Tempus: Actively curates and structures data before feeding it to models. They employ teams of clinical data abstractors who standardize records into a consistent schema. They also generate new data through their molecular sequencing lab (Tempus xT, xF, xR panels). The advantage: clean, structured, multimodal data. The disadvantage: massive upfront cost and limited to participating institutions.

AI Model Strategy

Epic: Partners with foundational model providers (Microsoft/OpenAI for ambient, in-house for clinical predictions). Epic's moat isn't the model — it's the distribution. With 305M+ patient records across 250+ health systems, any model deployed through Epic instantly has massive reach. Epic is a platform, not an AI lab.

Tempus: Builds proprietary models trained on their curated dataset. Their algorithmic tests (like Tempus ECG-AF for atrial fibrillation risk from normal ECGs) are FDA-cleared medical devices. Tempus is part data company, part diagnostics company, part AI lab. Their moat is the dataset, not distribution.

Market Positioning

Epic targets health system CIOs and CMIOs — the people who already pay for Epic licenses. AI features are bundled or sold as add-ons to existing contracts. Switching costs are astronomical (Epic implementations cost $500M+ for large systems). This is a lock-in strategy enhanced by AI.

Tempus targets oncologists, pathologists, and biopharma companies. Revenue comes from molecular testing (reimbursed by payers), data licensing to pharma, and clinical trial matching. This is a marketplace strategy — connecting data generators (health systems) with data consumers (pharma).

Implications for Product Managers

If you're building healthcare AI products, the Epic vs. Tempus comparison teaches three lessons:

  1. Distribution beats model quality. Epic's AI isn't more sophisticated than Tempus's, but it reaches 10x more physicians because it's embedded in the workflow they already use.
  2. Data quality requires investment. Tempus proves that structured, curated data produces meaningfully better clinical insights than raw EHR data. But the cost of data curation is substantial.
  3. Pick your buyer. Epic sells to health system IT. Tempus sells to clinicians and pharma. Your go-to-market strategy should determine your product architecture, not the other way around.

The future likely involves both approaches converging: Epic adding more data curation capabilities, and Tempus building deeper EHR integrations. The question for product managers is which starting point gives you faster time-to-value for your specific use case.


Frequently Asked Questions

What is Epic's AI strategy in healthcare?

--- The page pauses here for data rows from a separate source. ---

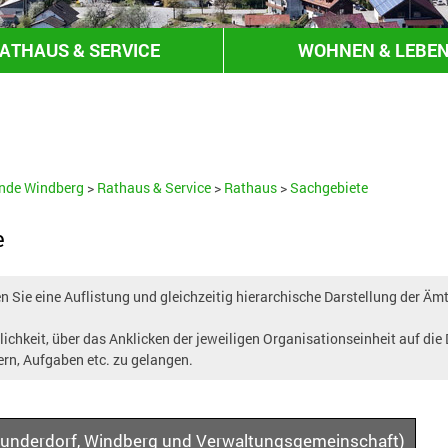
ATHAUS & SERVICE
WOHNEN & LEBE
HANDEL & GEWERBE
nde Windberg
>
Rathaus & Service
>
Rathaus
>
Sachgebiete
e
 Sie eine Auflistung und gleichzeitig hierarchische Darstellung der Äm
ichkeit, über das Anklicken der jeweiligen Organisationseinheit auf die
ern, Aufgaben etc. zu gelangen.
underdorf, Windberg und Verwaltungsgemeinschaft)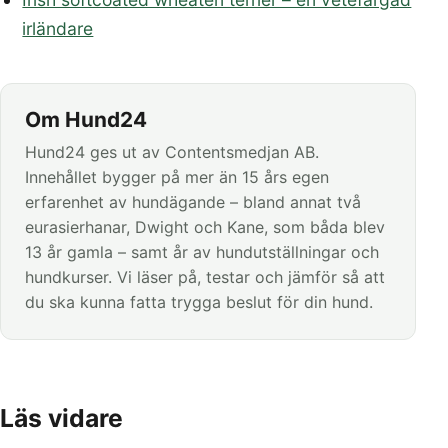
irländare
Om Hund24
Hund24 ges ut av Contentsmedjan AB.
Innehållet bygger på mer än 15 års egen
erfarenhet av hundägande – bland annat två
eurasierhanar, Dwight och Kane, som båda blev
13 år gamla – samt år av hundutställningar och
hundkurser. Vi läser på, testar och jämför så att
du ska kunna fatta trygga beslut för din hund.
Läs vidare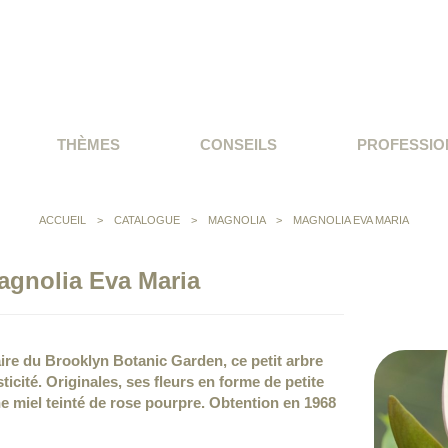
THÈMES
CONSEILS
PROFESSIO
ACCUEIL
>
CATALOGUE
>
MAGNOLIA
>
MAGNOLIA EVA MARIA
agnolia Eva Maria
ire du Brooklyn Botanic Garden, ce petit arbre
ticité. Originales, ses fleurs en forme de petite
ne miel teinté de rose pourpre. Obtention en 1968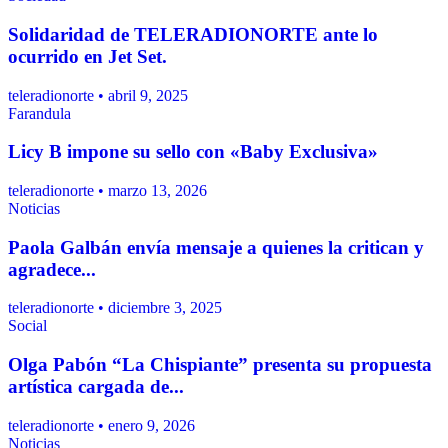
Solidaridad de TELERADIONORTE ante lo
ocurrido en Jet Set.
teleradionorte • abril 9, 2025
Farandula
Licy B impone su sello con «Baby Exclusiva»
teleradionorte • marzo 13, 2026
Noticias
Paola Galbán envía mensaje a quienes la critican y
agradece...
teleradionorte • diciembre 3, 2025
Social
Olga Pabón “La Chispiante” presenta su propuesta
artística cargada de...
teleradionorte • enero 9, 2026
Noticias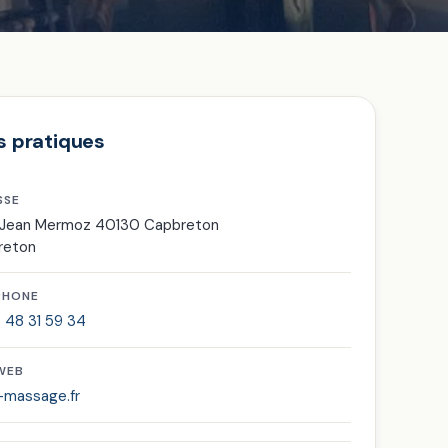
s pratiques
SSE
e Jean Mermoz 40130 Capbreton
reton
PHONE
 48 31 59 34
 WEB
-massage.fr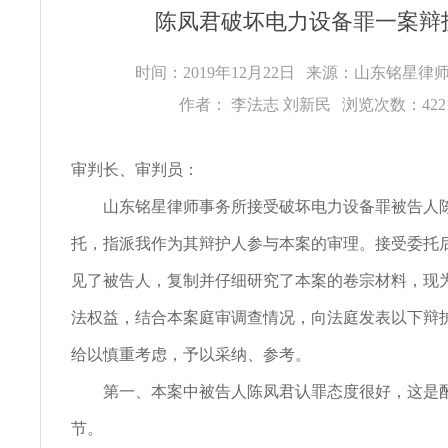
陈凤君破坏电力设备罪一案辩
时间：2019年12月22日
来源：山东铭星律
作者： 李法志 刘新民
浏览次数：42
审判长、审判员：
山东铭星律师事务所接受破坏电力设备罪被告人陈
托，指派我作为其辩护人参与本案的审理。接受委托
见了被告人，复制并仔细研究了本案的卷宗材料，现
法权益，结合本案庭审调查情况，向法庭发表以下辩
给以慎重考虑，予以采纳、参考。
第一、本案中被告人陈凤君认罪态度很好，这是酌
节。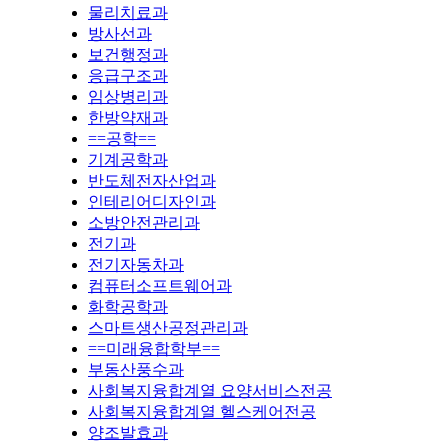
물리치료과
방사선과
보건행정과
응급구조과
임상병리과
한방약재과
==공학==
기계공학과
반도체전자산업과
인테리어디자인과
소방안전관리과
전기과
전기자동차과
컴퓨터소프트웨어과
화학공학과
스마트생산공정관리과
==미래융합학부==
부동산풍수과
사회복지융합계열 요양서비스전공
사회복지융합계열 헬스케어전공
양조발효과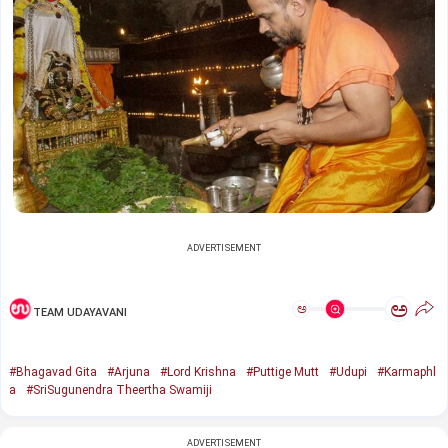
ADVERTISEMENT
ಅ
ಅ
TEAM UDAYAVANI
#Bhagavad Gita
#Arjuna
#Lord Krishna
#Puttige Mutt
#Udupi
#Karmaphl
a
#SriSugunendra Theertha Swamiji
ADVERTISEMENT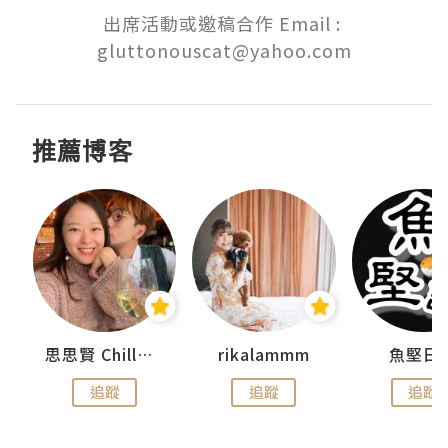
出席活動或邀稿合作 Email : 

gluttonouscat@yahoo.com
推薦博客
urnal
思思賢 ChillMyBabe
rikalammm
魚堅日
追蹤
追蹤
追蹤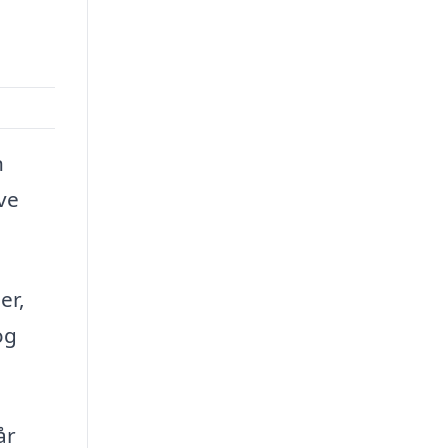
n
ve
er,
og
år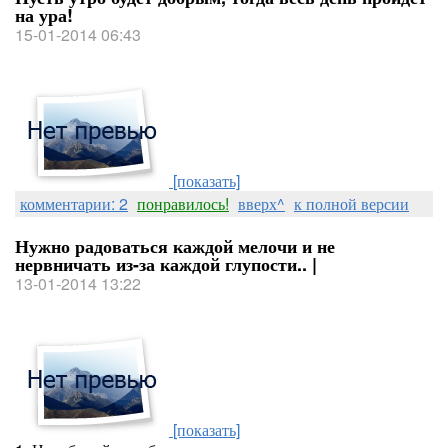
на ура!
15-01-2014 06:43
[показать]
комментарии: 2
понравилось!
вверх^
к полной версии
Нужно радоваться каждой мелочи и не
нервничать из-за каждой глупости.. |
13-01-2014 13:22
[показать]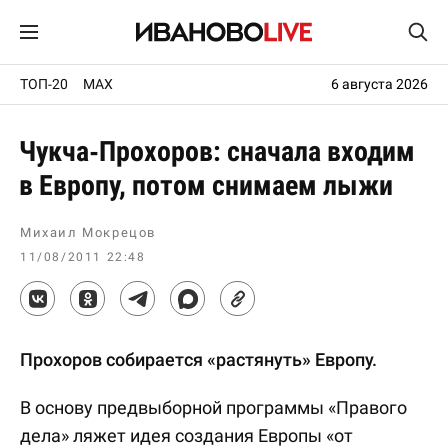
ТОП-20
MAX
6 августа 2026
Чукча-Прохоров: сначала входим
в Европу, потом снимаем лыжи
Михаил Мокрецов
11/08/2011 22:48
Прохоров собирается «растянуть» Европу.
В основу предвыборной программы «Правого
дела» ляжет идея создания Европы «от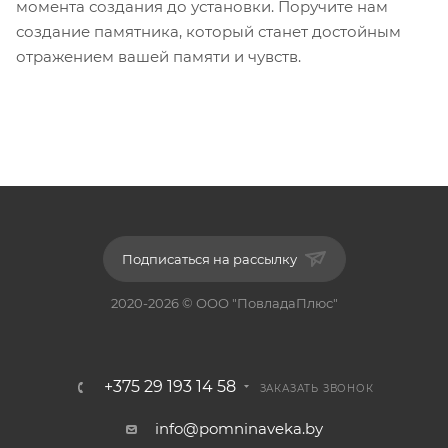
момента создания до установки. Поручите нам
создание памятника, который станет достойным
отражением вашей памяти и чувств.
Подписаться на рассылку
2020-2026 © ООО "ПовладаПлюс"
+375 29 193 14 58
ЗАКАЗАТЬ ЗВОНОК
info@pomninaveka.by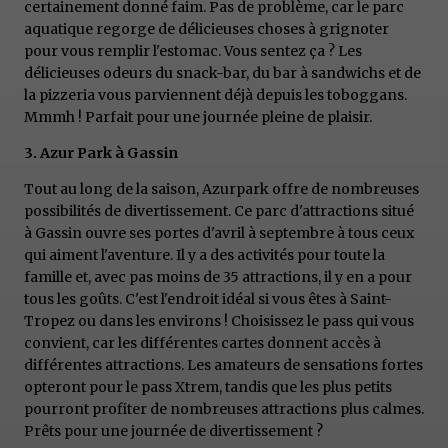
certainement donné faim. Pas de problème, car le parc
aquatique regorge de délicieuses choses à grignoter
pour vous remplir l'estomac. Vous sentez ça ? Les
délicieuses odeurs du snack-bar, du bar à sandwichs et de
la pizzeria vous parviennent déjà depuis les toboggans.
Mmmh ! Parfait pour une journée pleine de plaisir.
3. Azur Park à Gassin
Tout au long de la saison, Azurpark offre de nombreuses
possibilités de divertissement. Ce parc d'attractions situé
à Gassin ouvre ses portes d'avril à septembre à tous ceux
qui aiment l'aventure. Il y a des activités pour toute la
famille et, avec pas moins de 35 attractions, il y en a pour
tous les goûts. C'est l'endroit idéal si vous êtes à Saint-
Tropez ou dans les environs ! Choisissez le pass qui vous
convient, car les différentes cartes donnent accès à
différentes attractions. Les amateurs de sensations fortes
opteront pour le pass Xtrem, tandis que les plus petits
pourront profiter de nombreuses attractions plus calmes.
Prêts pour une journée de divertissement ?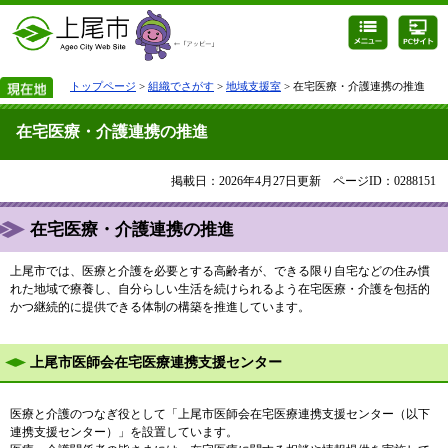
トップページ
>
組織でさがす
>
地域支援室
> 在宅医療・介護連携の推進
在宅医療・介護連携の推進
掲載日：2026年4月27日更新
ページID：0288151
在宅医療・介護連携の推進
上尾市では、医療と介護を必要とする高齢者が、できる限り自宅などの住み慣
れた地域で療養し、自分らしい生活を続けられるよう在宅医療・介護を包括的
かつ継続的に提供できる体制の構築を推進しています。
上尾市医師会在宅医療連携支援センター
医療と介護のつなぎ役として「上尾市医師会在宅医療連携支援センター（以下
連携支援センター）」を設置しています。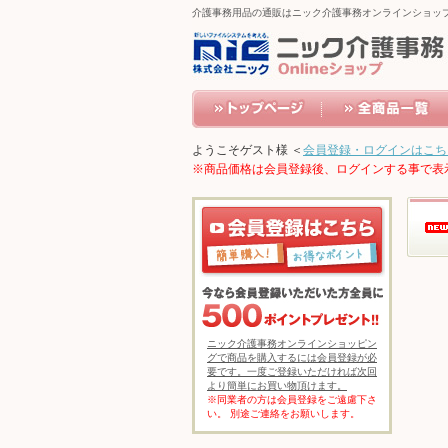
介護事務用品の通販はニック介護事務オンラインショッ
ようこそゲスト様 ＜
会員登録・ログインはこち
※商品価格は会員登録後、ログインする事で表
ニック介護事務オンラインショッピン
グで商品を購入するには会員登録が必
要です。一度ご登録いただければ次回
より簡単にお買い物頂けます。
※同業者の方は会員登録をご遠慮下さ
い。 別途ご連絡をお願いします。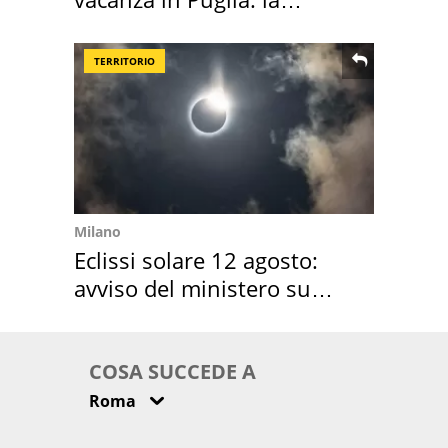
location scelta
TERRITORIO
Milano
Eclissi solare 12 agosto:
avviso del ministero su
come osservarla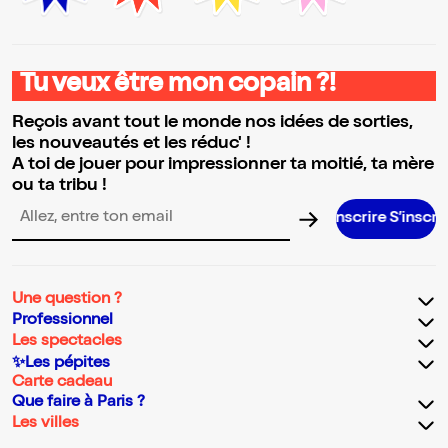
Tu veux être mon copain ?!
Reçois avant tout le monde nos idées de sorties,
les nouveautés et les réduc' !
A toi de jouer pour impressionner ta moitié, ta mère
ou ta tribu !
S’inscrire S’inscrire S’inscrire S’inscrire S’inscrire S’inscrire S’inscrire S’inscrire S’inscrire S’inscrire S
Adresse email pour la newsletter
Une question ?
Professionnel
Les spectacles
✨Les pépites
Carte cadeau
Que faire à Paris ?
Les villes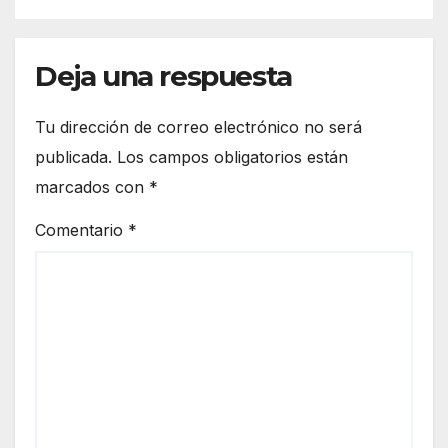
Deja una respuesta
Tu dirección de correo electrónico no será
publicada.
Los campos obligatorios están
marcados con
*
Comentario
*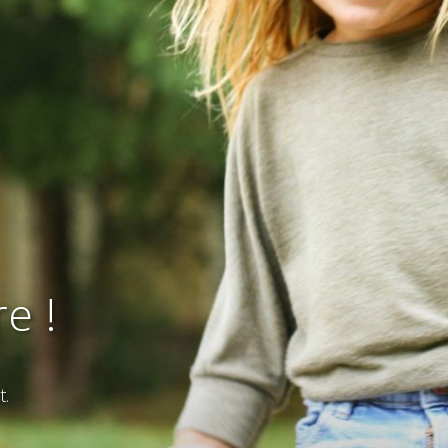
e !
t.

Epic embeds AI directly into its EHR workflow through ambient documentation (DAX/Nuance integration), Hey Epic! natural language queries, and predictive clinical alerts. Epic's strategy is distribution-first — any AI model deployed through Epic reaches 305M+ patient records across 250+ health systems. Epic partners with foundational model providers like Microsoft/OpenAI rather than building its own models.

How does Tempus use AI differently from Epic?

Tempus takes a data-first approach, building a curated multimodal dataset of clinical records, genomic sequences, imaging, and pathology slides across 100M+ clinical records. Tempus builds proprietary AI models trained on this curated data, including FDA-cleared algorithmic tests like ECG-AF for atrial fibrillation risk detection. Unlike Epic, Tempus generates its own data through molecular sequencing labs.

Which is better for healthcare AI startups — Epic or Tempus's approach?

It depends on your go-to-market strategy. If you're selling to health system IT leaders and need broad distribution, Epic's platform approach (embedding AI into existing EHR workflows) is the model to follow. If you're selling to clinicians or pharma companies and your differentiation is data quality, Tempus's approach (curated datasets powering proprietary models) is more relevant. Distribution beats model quality for adoption; data quality beats distribution for clinical accuracy.